A Marca: “Dopo aver perso in semifinale delle Atp Finals di Torino contro Djokovic ho pianto”

“Devo essere al top del mio gioco, in modo che Sinner non mi sorpassi”. Lo dice Carlos Alcaraz a Marca, prima di infortunarsi al torneo di Rio de Janeiro. E’ ormai chiaro che, al momento, il riferimento del tennis mondiale è l’italiano.
“Ho sempre detto che non esiste alcun segreto, in Sinner. Ha lavorato molto duramente e lo ha dimostrato. In ogni torneo è molto concentrato sulle cose che deve fare, è un gran lavoratore. Ne discuto molte volte con Juan Carlos (Ferrero, ndr) quando lo vediamo. Se lo paragono al Sinner di prima, è diventato più professionale. Prima lo era ma ora lo è ancora di più. Il lavoro quotidiano ripaga ed è quello che è successo con Jannik. E sono felice per lui e la sua squadra. Sento il suo fiato sul collo.
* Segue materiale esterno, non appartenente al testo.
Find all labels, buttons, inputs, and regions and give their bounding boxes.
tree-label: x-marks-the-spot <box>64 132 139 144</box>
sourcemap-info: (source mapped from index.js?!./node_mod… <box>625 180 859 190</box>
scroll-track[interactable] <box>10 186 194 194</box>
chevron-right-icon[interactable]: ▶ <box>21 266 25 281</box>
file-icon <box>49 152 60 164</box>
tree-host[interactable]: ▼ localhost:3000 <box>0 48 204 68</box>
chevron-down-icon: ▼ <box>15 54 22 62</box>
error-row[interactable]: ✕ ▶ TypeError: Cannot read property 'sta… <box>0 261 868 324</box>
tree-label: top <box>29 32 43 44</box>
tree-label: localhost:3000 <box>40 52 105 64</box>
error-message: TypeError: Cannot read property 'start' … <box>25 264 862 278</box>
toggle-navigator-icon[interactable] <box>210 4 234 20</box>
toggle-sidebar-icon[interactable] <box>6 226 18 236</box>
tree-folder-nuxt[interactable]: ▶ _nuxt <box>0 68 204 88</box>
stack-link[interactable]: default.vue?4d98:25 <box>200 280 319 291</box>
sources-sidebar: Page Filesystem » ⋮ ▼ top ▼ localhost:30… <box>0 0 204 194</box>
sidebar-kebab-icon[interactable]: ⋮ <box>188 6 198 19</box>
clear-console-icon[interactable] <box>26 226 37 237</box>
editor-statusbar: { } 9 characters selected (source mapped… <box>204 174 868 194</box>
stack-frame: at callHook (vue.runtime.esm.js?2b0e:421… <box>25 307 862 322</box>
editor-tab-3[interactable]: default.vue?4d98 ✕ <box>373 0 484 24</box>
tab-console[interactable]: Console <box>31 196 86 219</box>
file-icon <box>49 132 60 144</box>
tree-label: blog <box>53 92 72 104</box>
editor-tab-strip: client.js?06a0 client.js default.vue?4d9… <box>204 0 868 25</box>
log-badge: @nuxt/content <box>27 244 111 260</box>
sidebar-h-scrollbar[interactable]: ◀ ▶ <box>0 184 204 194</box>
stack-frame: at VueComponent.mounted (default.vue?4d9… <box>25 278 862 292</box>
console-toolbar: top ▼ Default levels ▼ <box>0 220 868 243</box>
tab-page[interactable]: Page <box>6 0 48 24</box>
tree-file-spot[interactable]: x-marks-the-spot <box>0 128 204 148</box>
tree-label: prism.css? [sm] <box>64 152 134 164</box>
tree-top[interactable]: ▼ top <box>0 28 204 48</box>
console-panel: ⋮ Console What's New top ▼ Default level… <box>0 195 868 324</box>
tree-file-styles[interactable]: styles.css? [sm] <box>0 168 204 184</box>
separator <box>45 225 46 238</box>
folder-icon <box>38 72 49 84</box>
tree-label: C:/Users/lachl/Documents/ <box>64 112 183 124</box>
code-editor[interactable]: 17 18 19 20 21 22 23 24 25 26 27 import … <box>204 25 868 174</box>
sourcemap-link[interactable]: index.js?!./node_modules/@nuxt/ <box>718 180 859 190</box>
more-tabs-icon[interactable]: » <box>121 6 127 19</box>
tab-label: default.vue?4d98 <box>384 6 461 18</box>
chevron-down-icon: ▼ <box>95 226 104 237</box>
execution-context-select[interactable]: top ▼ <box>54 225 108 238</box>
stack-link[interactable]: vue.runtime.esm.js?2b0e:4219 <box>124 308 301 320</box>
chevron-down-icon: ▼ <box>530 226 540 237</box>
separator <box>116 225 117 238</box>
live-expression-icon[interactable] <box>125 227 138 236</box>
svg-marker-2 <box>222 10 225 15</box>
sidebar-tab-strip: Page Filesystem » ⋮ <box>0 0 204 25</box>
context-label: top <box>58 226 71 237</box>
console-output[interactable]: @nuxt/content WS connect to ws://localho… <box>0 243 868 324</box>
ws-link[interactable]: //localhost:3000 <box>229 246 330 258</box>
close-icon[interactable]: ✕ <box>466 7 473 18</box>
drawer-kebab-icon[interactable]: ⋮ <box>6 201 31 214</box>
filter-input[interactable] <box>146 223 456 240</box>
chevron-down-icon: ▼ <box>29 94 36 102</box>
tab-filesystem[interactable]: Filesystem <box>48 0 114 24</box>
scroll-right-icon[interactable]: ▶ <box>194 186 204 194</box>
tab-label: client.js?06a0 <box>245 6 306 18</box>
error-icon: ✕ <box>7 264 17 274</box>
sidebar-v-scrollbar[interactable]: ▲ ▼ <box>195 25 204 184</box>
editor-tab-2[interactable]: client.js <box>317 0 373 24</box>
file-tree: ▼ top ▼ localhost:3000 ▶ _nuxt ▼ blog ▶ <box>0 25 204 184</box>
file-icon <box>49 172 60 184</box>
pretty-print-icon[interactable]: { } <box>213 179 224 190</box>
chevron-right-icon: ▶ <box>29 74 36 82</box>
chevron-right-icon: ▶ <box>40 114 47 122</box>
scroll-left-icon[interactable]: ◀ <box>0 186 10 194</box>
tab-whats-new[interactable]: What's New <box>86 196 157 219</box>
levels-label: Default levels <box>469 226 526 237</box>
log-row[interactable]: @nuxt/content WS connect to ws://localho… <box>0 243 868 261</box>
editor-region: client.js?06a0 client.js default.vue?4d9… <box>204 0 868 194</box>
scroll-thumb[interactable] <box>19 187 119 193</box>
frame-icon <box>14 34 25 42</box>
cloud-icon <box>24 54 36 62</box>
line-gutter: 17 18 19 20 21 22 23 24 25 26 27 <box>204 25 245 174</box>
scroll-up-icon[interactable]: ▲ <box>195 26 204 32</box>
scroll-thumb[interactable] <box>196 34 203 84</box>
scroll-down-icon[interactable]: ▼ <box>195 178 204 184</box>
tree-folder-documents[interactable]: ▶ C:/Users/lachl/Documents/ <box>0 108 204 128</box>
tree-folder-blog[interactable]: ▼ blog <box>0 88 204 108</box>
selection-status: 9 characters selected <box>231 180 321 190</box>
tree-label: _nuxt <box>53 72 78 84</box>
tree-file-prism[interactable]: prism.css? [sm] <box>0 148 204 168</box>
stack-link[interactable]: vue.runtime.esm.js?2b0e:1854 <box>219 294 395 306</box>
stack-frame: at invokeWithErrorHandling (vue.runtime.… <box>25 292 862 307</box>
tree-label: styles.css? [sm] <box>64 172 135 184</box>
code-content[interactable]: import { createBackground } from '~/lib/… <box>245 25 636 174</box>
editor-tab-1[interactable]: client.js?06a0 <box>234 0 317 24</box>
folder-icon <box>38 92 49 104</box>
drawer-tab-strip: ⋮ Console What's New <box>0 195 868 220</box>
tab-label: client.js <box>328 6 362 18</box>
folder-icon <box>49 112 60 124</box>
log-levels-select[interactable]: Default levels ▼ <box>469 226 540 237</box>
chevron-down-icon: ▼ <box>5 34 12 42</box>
Devo essere al massimo del mio gioco per cercare di non lasciarmi raggiungere, e per riconquistare il numero uno”.
Alcaraz e le sconfitte
Alcaraz parla delle sconfitte che gli hanno fatto più male, “come quelle di Zverev e Djokovic alle Atp Finals e l’ultima di Jarry a Buenos Aires. Dopo aver perso in semifinale delle Atp Finals di Torino contro Djokovic ho pianto”.
La filosofia di Sinner
“Ho tutto, non mi manca niente. Non sono mai stato in discoteca, non mi piace andare a dormire tardi. Preferisco giocare a carte con un amico. So di trattare tutte le persone allo stesso modo: se ho davanti a me il numero 1 della classifica o chi pulisce gli spogliatoi, io mi comporto sempre ugualmente, con educazione. Prima di comprare qualcosa guardo sempre il prezzo, sempre. Se vado al ristorante e la pasta al ragù costa molto più di quella al pomodoro, prendo quella al pomodoro. Non perché sia tirchio, ma perché rispetto il denaro. L’unico regalo che mi son fatto è la macchina. Sono passati molti anni da quando ho spaccato una racchetta. La racchetta è la cosa più importante che abbiamo”.
E ancora: “Tutte le partite che si vincono, non si vincono nel giorno in cui si disputano. Si vincono preparandosi per mesi, forse anni, lavorando per quella partita. Vedremo se questo lavoro servirà anche al primo fallimento, vedremo come reagirò. Ma non ho paura di sbagliare, non ci penso. Non vedo che senso abbia pensarci“.